Charles Flanagan, a Fine Gael TD and former Republic of Ireland Minister for Justice and Equality, attacked the film, saying that he "did not believe the documentary was objective, fair minded and balanced and questioned if RTE bosses were aware of how it was funded." In response, Margaret Urwin, Coordinator at Justice for the Forgotten, said that Flanagan "claims the basis of the film was John Weir’s affidavit and claims that his motives were dubious. That is totally erroneous. […] The film is actually based on the book entitled Lethal Allies […] a very important witness in the film was Steve Morris who led a team within the Historical Enquiries Team at the PSNI and he was also a former police officer with the London Met. […] the late Justice Barron who carried out four investigations in the early 2000s on behalf of the [Republic of Ireland] Government found that John Weir’s testimony was credible – as did the Gardaí."
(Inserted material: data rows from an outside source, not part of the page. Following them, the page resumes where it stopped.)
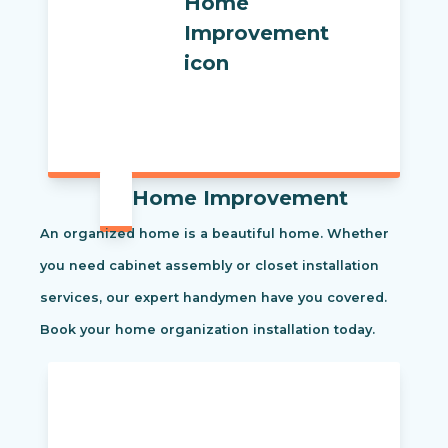
Home Improvement
An organized home is a beautiful home. Whether
you need cabinet assembly or closet installation
services, our expert handymen have you covered.
Book your home organization installation today.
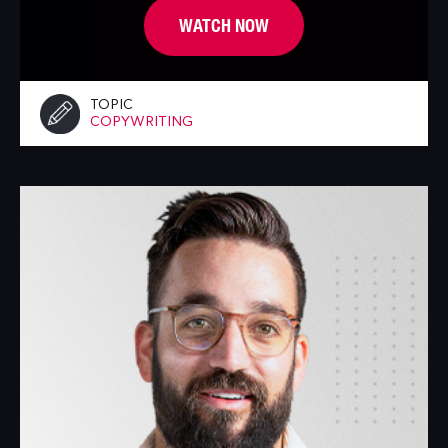
WATCH NOW
TOPIC
COPYWRITING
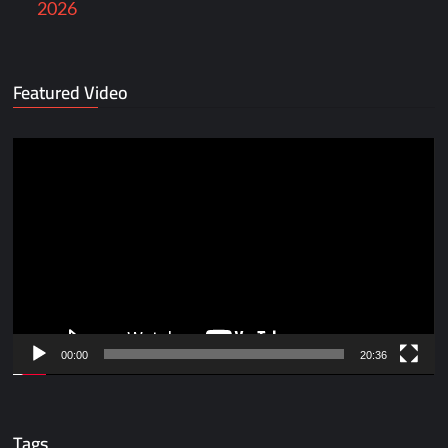
2026
Featured Video
Video
Player
00:00
20:36
Tags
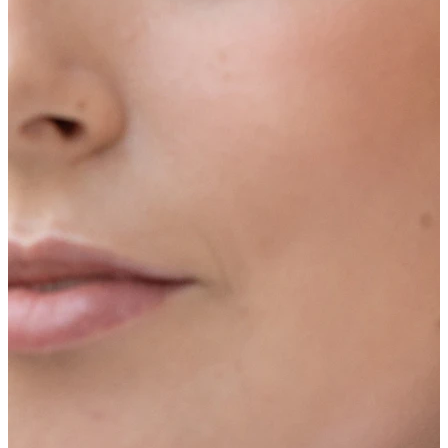
Industrial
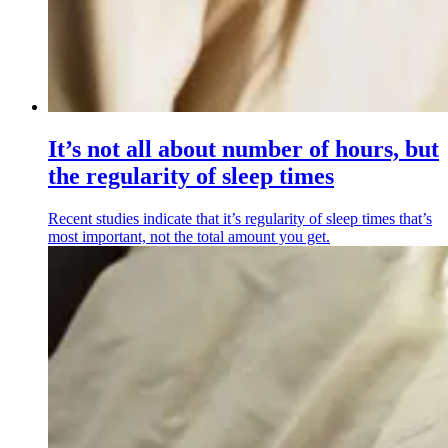
It’s not all about number of hours, but
the regularity of sleep times
Recent studies indicate that it’s regularity of sleep times that’s
most important, not the total amount you get.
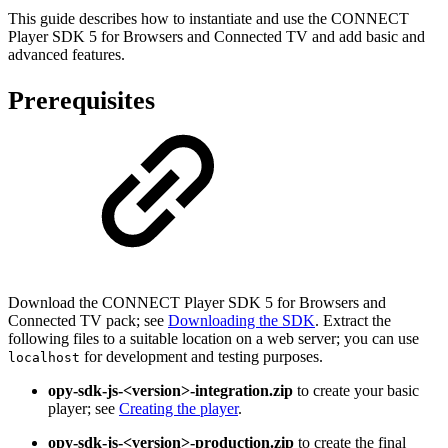
This guide describes how to instantiate and use the CONNECT
Player SDK 5 for Browsers and Connected TV and add basic and
advanced features.
Prerequisites
Download the CONNECT Player SDK 5 for Browsers and
Connected TV pack; see
Downloading the SDK
. Extract the
following files to a suitable location on a web server; you can use
for development and testing purposes.
localhost
opy-sdk-js-<version>-integration.zip
to create your basic
player; see
Creating the player
.
opy-sdk-js-<version>-production.zip
to create the final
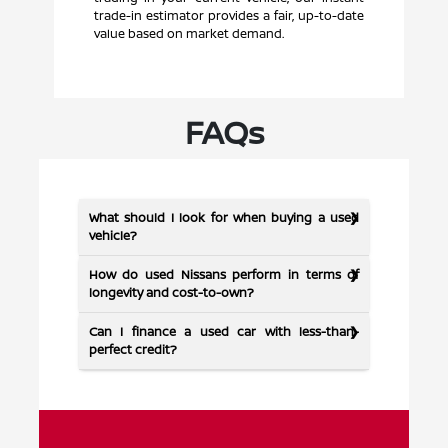
trade-in estimator provides a fair, up-to-date
value based on market demand.
FAQs
What should I look for when buying a used
vehicle?
How do used Nissans perform in terms of
longevity and cost-to-own?
Can I finance a used car with less-than-
perfect credit?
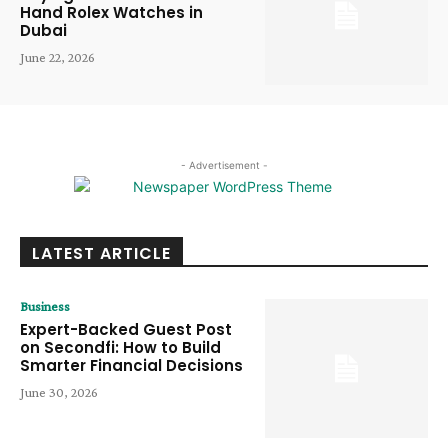
Hand Rolex Watches in
Dubai
June 22, 2026
- Advertisement -
LATEST ARTICLE
Business
Expert-Backed Guest Post
on Secondfi: How to Build
Smarter Financial Decisions
June 30, 2026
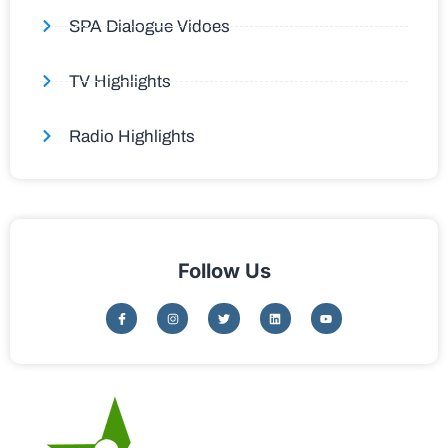
SPA Dialogue Vidoes
TV Highlights
Radio Highlights
Follow Us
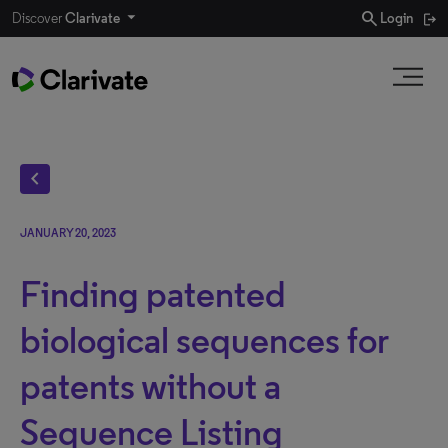
search
Discover
Clarivate
Login
chevron_left
JANUARY 20, 2023
Finding patented
biological sequences for
patents without a
Sequence Listing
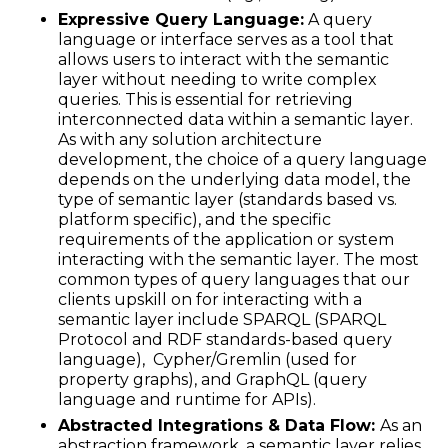
Expressive Query Language:
A query
language or interface serves as a tool that
allows users to interact with the semantic
layer without needing to write complex
queries. This is essential for retrieving
interconnected data within a semantic layer.
As with any solution architecture
development, the choice of a query language
depends on the underlying data model, the
type of semantic layer (standards based vs.
platform specific), and the specific
requirements of the application or system
interacting with the semantic layer. The most
common types of query languages that our
clients upskill on for interacting with a
semantic layer include SPARQL (SPARQL
Protocol and RDF standards-based query
language), Cypher/Gremlin (used for
property graphs), and GraphQL (query
language and runtime for APIs).
Abstracted Integrations & Data Flow:
As an
abstraction framework, a semantic layer relies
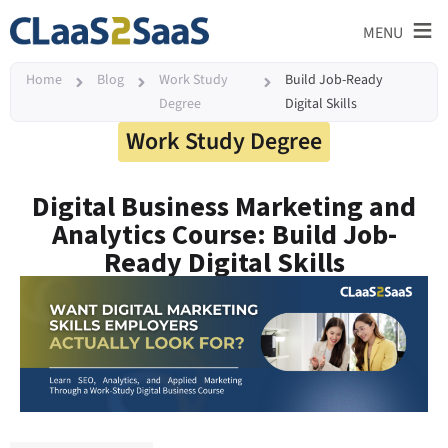
≡
MENU
Home
Blog
Work Study
Build Job-Ready
Degree
Digital Skills
Work Study Degree
Digital Business Marketing and
Analytics Course: Build Job-
Ready Digital Skills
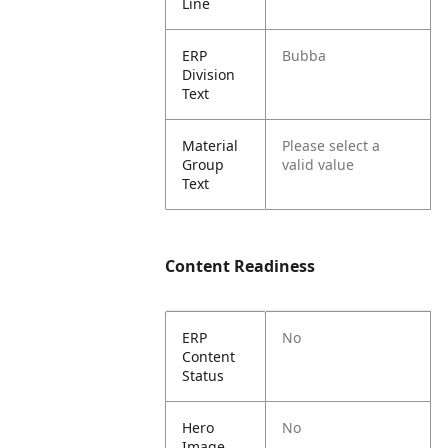
Line
ERP
Bubba
Division
Text
Material
Please select a
Group
valid value
Text
Content Readiness
ERP
No
Content
Status
Hero
No
Image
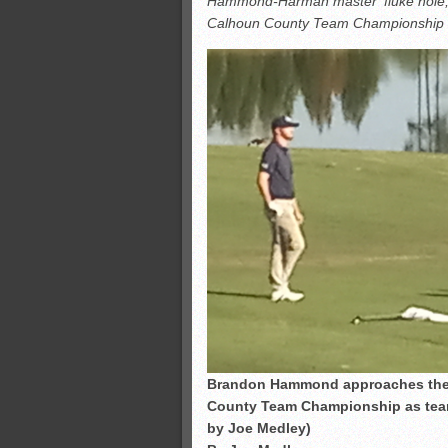
Hammond-Harman master ‘fluke hole,’ f
All-County soccer
Calhoun County Team Championship i
Monsters slate
ASWA rankings
’26 CCGT points, stats
Brandon Hammond approaches the fi
County Team Championship as team
by Joe Medley)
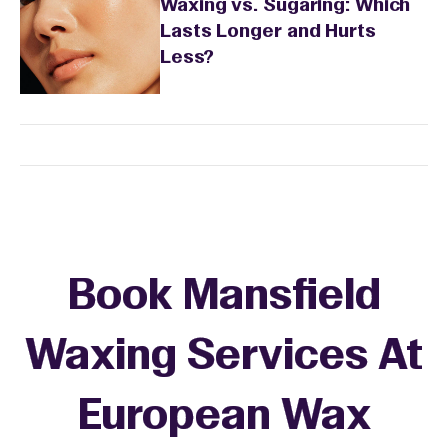
Waxing vs. Sugaring: Which
Lasts Longer and Hurts
Less?
Book Mansfield
Waxing Services At
European Wax
+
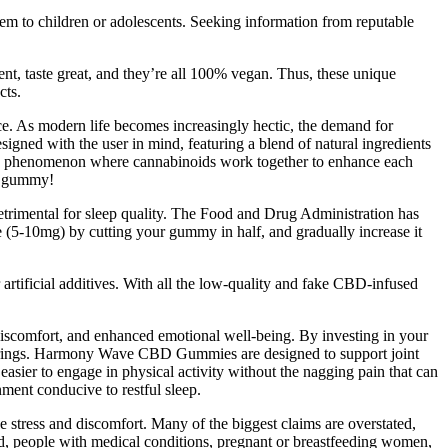
them to children or adolescents. Seeking information from reputable
t, taste great, and they’re all 100% vegan. Thus, these unique
cts.
ance. As modern life becomes increasingly hectic, the demand for
ned with the user in mind, featuring a blend of natural ingredients
t,” a phenomenon where cannabinoids work together to enhance each
ry gummy!
etrimental for sleep quality. The Food and Drug Administration has
se (5-10mg) by cutting your gummy in half, and gradually increase it
tificial additives. With all the low-quality and fake CBD-infused
discomfort, and enhanced emotional well-being. By investing in your
n brings. Harmony Wave CBD Gummies are designed to support joint
easier to engage in physical activity without the nagging pain that can
ment conducive to restful sleep.
e stress and discomfort. Many of the biggest claims are overstated,
d, people with medical conditions, pregnant or breastfeeding women,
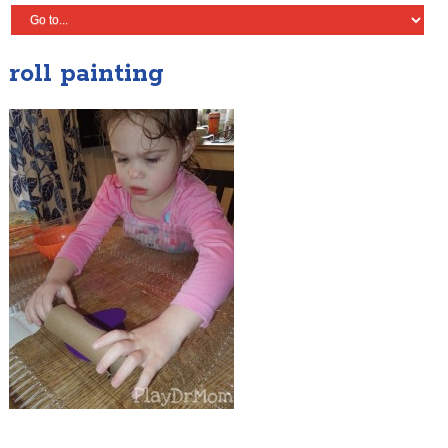
roll painting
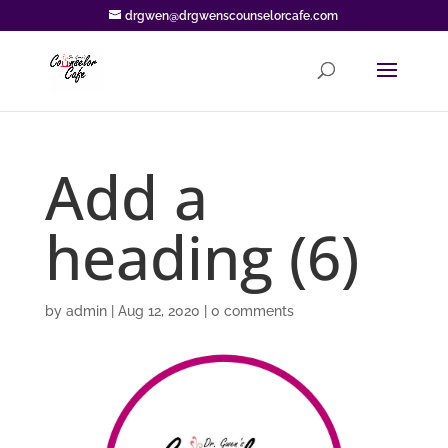
drgwen@drgwenscounselorcafe.com
Add a
heading (6)
by
admin
|
Aug 12, 2020
|
0 comments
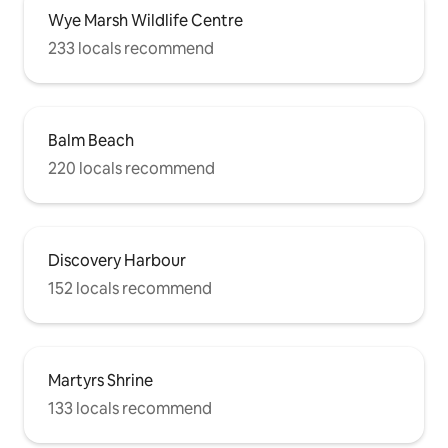
Wye Marsh Wildlife Centre
233 locals recommend
Balm Beach
220 locals recommend
Discovery Harbour
152 locals recommend
Martyrs Shrine
133 locals recommend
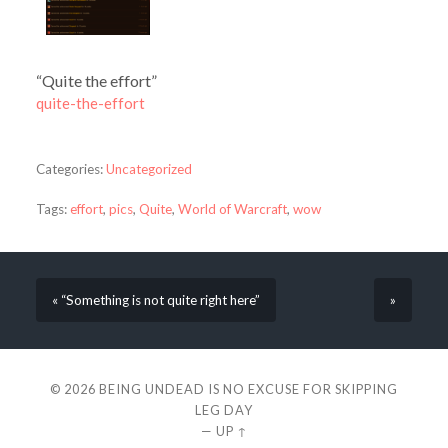
“Quite the effort”
quite-the-effort
Categories:
Uncategorized
Tags:
effort
,
pics
,
Quite
,
World of Warcraft
,
wow
« “Something is not quite right here”
»
© 2026
BEING UNDEAD IS NO EXCUSE FOR SKIPPING
LEG DAY
—
UP ↑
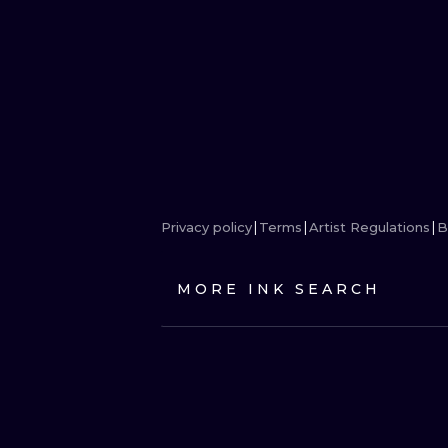
Privacy policy
Terms
Artist Regulations
B
MORE INK SEARCH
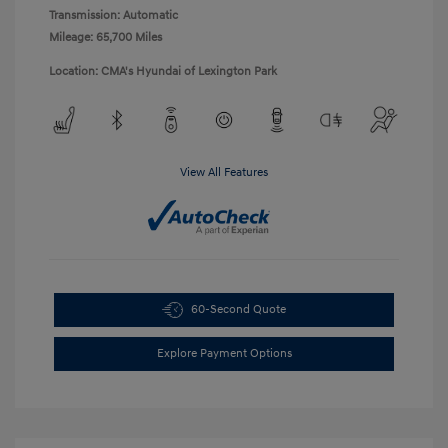
Transmission: Automatic
Mileage: 65,700 Miles
Location: CMA's Hyundai of Lexington Park
View All Features
60-Second Quote
Explore Payment Options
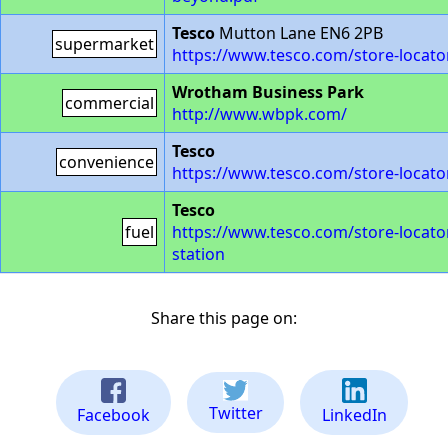
Tesco
Mutton Lane EN6 2PB
supermarket
https://www.tesco.com/store-locato
Wrotham Business Park
commercial
http://www.wbpk.com/
Tesco
convenience
https://www.tesco.com/store-locato
Tesco
fuel
https://www.tesco.com/store-locator
station
Share this page on:
Twitter
Facebook
LinkedIn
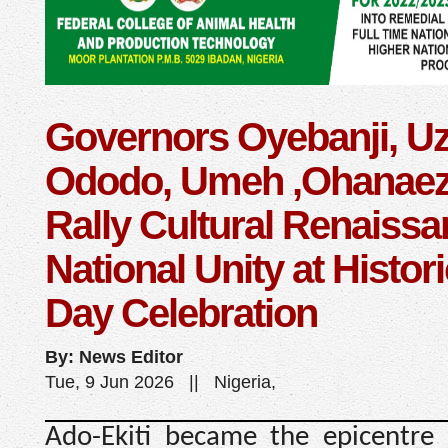
Governors Oyebanji, U
Ododo, Umeh ,Ohanaez
Rally Cultural Renaissa
National Unity at Histori
Day Celebration
By: News Editor
Tue, 9 Jun 2026 || Nigeria,
Ado-Ekiti became the epicentre o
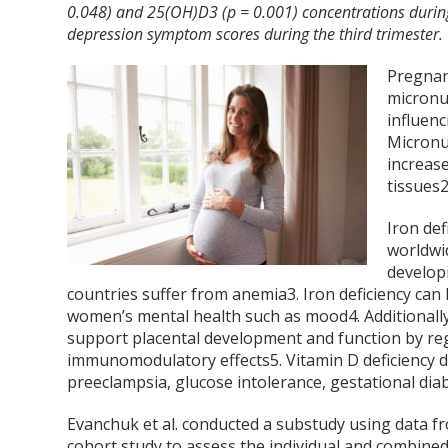
0.048) and 25(OH)D3 (p = 0.001) concentrations during 
depression symptom scores during the third trimester.
Pregnan
micronu
influen
Micronu
increas
tissues
Iron def
worldwid
develop
countries suffer from anemia
3
. Iron deficiency ca
women’s mental health such as mood
4
. Additional
support placental development and function by reg
immunomodulatory effects
5
. Vitamin D deficiency 
preeclampsia, glucose intolerance, gestational dia
Evanchuk et al. conducted a substudy using data 
cohort study to assess the individual and combined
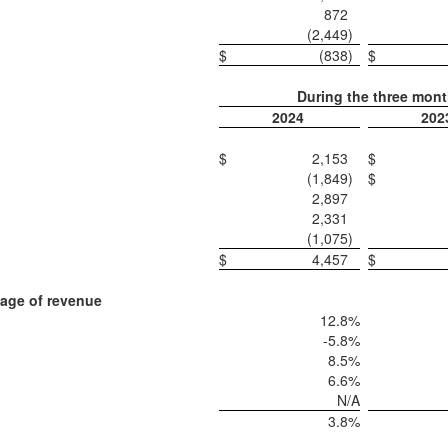
872
(2,449
)
$
(838
)
$
During the three mon
2024
202
$
2,153
$
(1,849
)
$
2,897
2,331
(1,075
)
$
4,457
$
age of revenue
12.8
%
-5.8
%
8.5
%
6.6
%
N/A
3.8
%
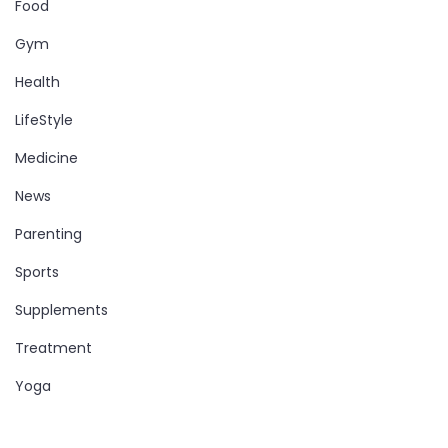
Food
Gym
Health
LifeStyle
Medicine
News
Parenting
Sports
Supplements
Treatment
Yoga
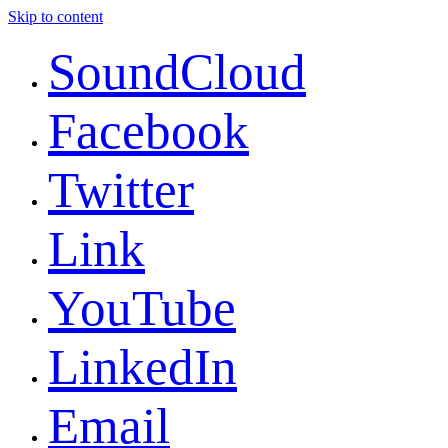
Skip to content
SoundCloud
Facebook
Twitter
Link
YouTube
LinkedIn
Email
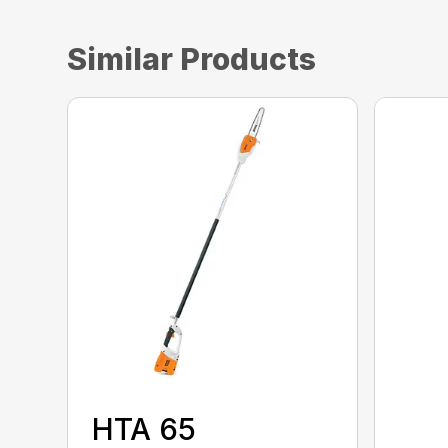
Similar Products
HTA 65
Writing for The News Letter, Mark Rainey noted that the film's creator Seán A. Murray, was the son of Sean Murray, a longtime republican activist alleged to be a senior figure in the Provisional IRA.

In reply, Murray instructed solicitors and prepared a libel case. Regarding Weir, he wrote that "The independent panel of academic experts and a judge-led Oireachtas inquiry into the 'Glenanne Series' of attacks found corroborating evidence for Weir's testimony in RUC files on no fewer than 11 murders."

Former IRA explosives expert and London bomber, Shane Paul O'Doherty, posted a blog examining whether Unquiet Graves might be regarded as either balanced film-making or IRA propaganda. In the blog post, O'Doherty highlighted that Murray had not warned viewers that one of his central researchers and commentators, Paul O'Connor, had hidden his IRA past for decades while posing as a Human Rights activist and Director of the Pat Finucane Centre. O'Doherty claimed that Paul O'Connor was a former IRA gunman and bomber who was involved in the murder of an IRA volunteer, Jim O'Hagan. O'Doherty pointed out several other factual errors in Unquiet Graves, rendering a final opinion that Unquiet Graves could justifiably be seen as IRA propaganda in light of the evidence contained in his blog post considered alongside Murray's extreme political views and his failure to record details of the IRA's 800 murders during the period covered by his documentary.

Within days of O'Doherty's post, O'Connor was forced to publicly admit his IRA past and the accuracy of many of O'Doherty's blog claims.